Data items>
"""

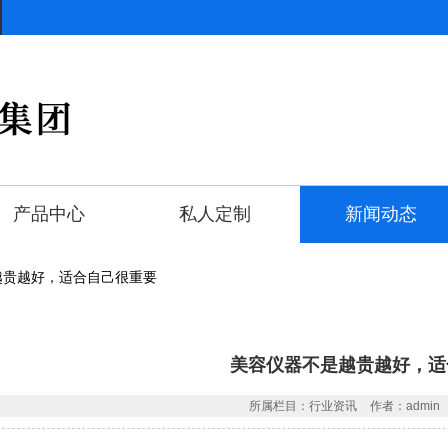
产品中心
私人定制
新闻动态
越贵越好，适合自己很重要
美容仪器不是越贵越好，适
所属栏目：行业资讯
作者：admin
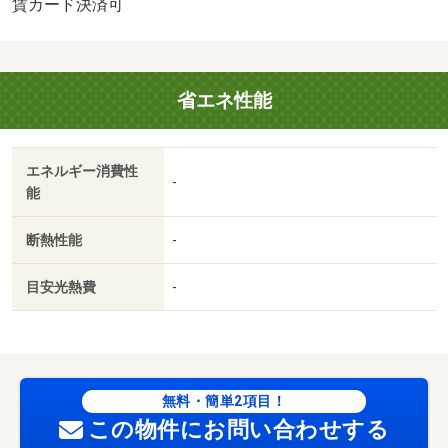
♪・バイク置場：なし・駐輪場：有・仲介手数料：１．１ヶ
賃カード決済可
月/鍵セット費 3300円/ハウスクリーニング 60000円
省エネ性能
エネルギー消費性
-
能
断熱性能
-
目安光熱費
-
無料・簡単2項目！
この物件にお問い合わせする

"""

Task statement> Write out the data in full and exactly as given, though without the images.

Answer below>
产品中心
私人定制
新闻动态
越贵越好，适合自己很重要
美容仪器不是越贵越好，适
所属栏目：行业资讯
作者：admin
♪・バイク置場：なし・駐輪場：有・仲介手数料：１．１ヶ
賃カード決済可
月/鍵セット費 3300円/ハウスクリーニング 60000円
省エネ性能
エネルギー消費性
-
能
断熱性能
-
目安光熱費
-
無料・簡単2項目！
この物件にお問い合わせする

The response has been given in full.